Après le Glen, il faudra ensuite enchaîner avec pas mal de courses IMSA cet été. « Il nous reste quatre courses à disputer dans le cadre du championnat IMSA, il y a quelques courses d’endurance de moyenne et longue durée sur le chemin (Indianapolis et Petit Le Mans). La grille GTP est aussi très compétitive, le championnat est très ouvert, les cinq premiers sont encore en lice pour le titre, alors nous devons jouer intelligemment. Il nous faut marquer autant de points que possible à chaque course et nous assurer d’arriver à Road Atlanta en bonne forme. J’espère que d’ici là, nous pourrons creuser l’écart.
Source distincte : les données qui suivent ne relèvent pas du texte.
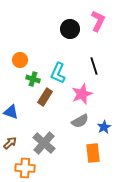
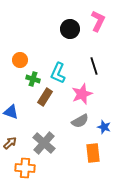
blue star: rotated 24 degrees counterclockwise
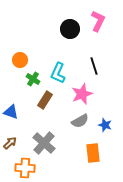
green cross: rotated 16 degrees clockwise
brown rectangle: moved 3 px down
blue star: moved 1 px right, 2 px up
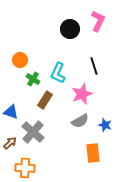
gray cross: moved 11 px left, 11 px up
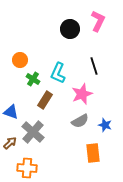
orange cross: moved 2 px right
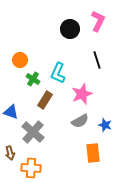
black line: moved 3 px right, 6 px up
brown arrow: moved 10 px down; rotated 120 degrees clockwise
orange cross: moved 4 px right
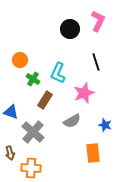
black line: moved 1 px left, 2 px down
pink star: moved 2 px right, 1 px up
gray semicircle: moved 8 px left
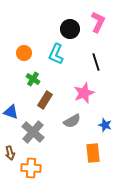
pink L-shape: moved 1 px down
orange circle: moved 4 px right, 7 px up
cyan L-shape: moved 2 px left, 19 px up
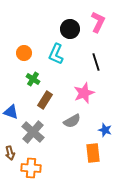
blue star: moved 5 px down
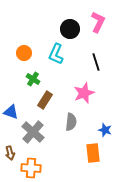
gray semicircle: moved 1 px left, 1 px down; rotated 54 degrees counterclockwise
Mais en IMSA, c’est ce que j’aime avec ce championnat, rien n’est décidé avant la toute dernière course et je suis sûr qu’il en sera de nouveau ainsi. Nous allons donc continuer à travailler car, même si nous sommes en tête du championnat, nous pouvons encore faire beaucoup de choses. Les circuits à venir sont ceux que nous aimons et nous y avons eu de bons résultats l’année dernière, donc nous avons une bonne référence. »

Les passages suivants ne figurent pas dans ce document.